Another zombie movie we hated actually had some rather successful actors in it. But even with Michael Madsen, William Forsythe and my brother’s crush, Christy Carlson Romano, as leads, the movie failed to impress. Madsen and Forsythe are fathers who take their sons hunting to bond with them. While they’re there a mutant strain on Lyme Disease turns people into zombies, but only in the loosest sense of the word. These “zombies” can walk straight and talk straight and even argue with people. It also seems like they are somewhat remorseful. That’s just nuts. How are there now zombies with regrets? Besides that, some of the acting is really flawed, the pacing is a drag and the effects are not cool. And most of the time you’re just watching people drink alcohol and eat the poor animals they’ve hunted down. Blah.
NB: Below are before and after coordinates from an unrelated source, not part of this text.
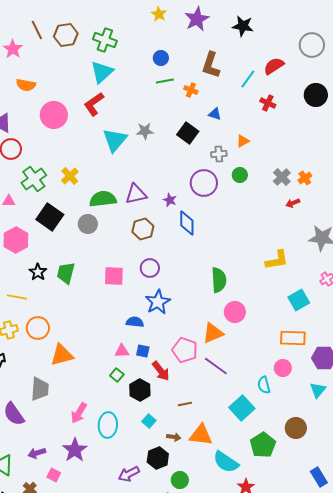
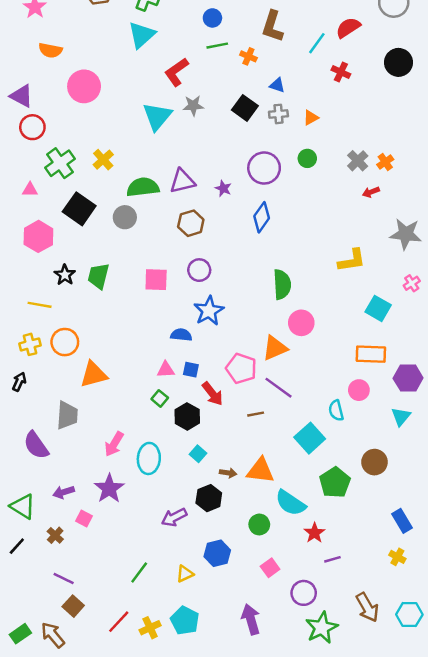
red L-shape: (94, 104) -> (176, 72), moved
gray cross: (219, 154) -> (278, 114), moved
blue diamond: (187, 223) -> (262, 217), moved, turned 35
cyan square: (299, 300) -> (378, 308), turned -30
brown line: (185, 404) -> (256, 414), moved
green circle: (180, 480) -> (259, 524), moved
Kate Mara, Rooney Mara, Don Shanks and Olesya Rulin headline this movie, but just like the last movie, they could not save the wretched plot. In this, Bloody Mary became Bloody Mary in 1969 when she and two other girls were drugged by a few male classmates. When she fought back, one of them hit her, knocking her out. Believing she was dead, they put her into a trunk. But she was alive and she ended up suffocating. Decades later, three girls barely chant Bloody Mary’s name, conjure her up and she immediately goes on a killing spree. Apparently she’s killing the children of the people who killed her. It’s a crap motive really. The ways in which she kills people are recycled from better movies. The acting is bad. The script is ludicrous. The movie is just so unrealistic and pointless. Predictable as well.
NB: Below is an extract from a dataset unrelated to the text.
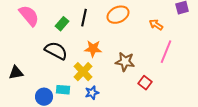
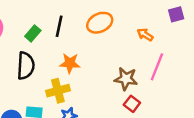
black semicircle: (56, 51) -> (26, 66), turned 65
brown star: (125, 62) -> (126, 79), moved
yellow cross: (83, 72) -> (58, 91), turned 30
Written, directed, produced and/or edited by Travis Cluff and Chris Lofing, this found footage movie did nothing to help the horror genre. We should have turned it off as soon as the guy behind the camera started talking – and talking and talking and talking. We hated him. We hated everyone. We hated the whole story really. The viewer is shown a high school student, Charlie, being accidentally hanged during a school play. Then, we are made to believe that 20 years later, the same school would attempt to put on the same play. Why? What would be the point? But that’s what they do in this story and it all turns out terrible. Four students wind up locked in the school, at night, and Charlie’s ghost wants to play. The students don’t appear to know anything about Charlie at first, which doesn’t make sense. How would they not know? I know I keep throwing questions into the void here, but all this movie does is inspire questions. There really aren’t any answers given at all. Just more questions. By the time you get to the twist in the movie – because of course, there’s a twist – you are already in such a headspace that you couldn’t actually care less about what’s really going on. It’s not like the twist isn’t horrible anyway. We really should have listened to Rotten Tomatoes when they said it wasn’t any good. And you should listen to us now when we say it’s just awful. There’s simply not enough here to condone watching this. It’s unoriginal. The script is lousy. The motive is lacking. There’s no Freddy Claws. It’s seriously unwatchable. Don’t put yourself through the suckfest that we did. It ain’t worth it. None of these movies are.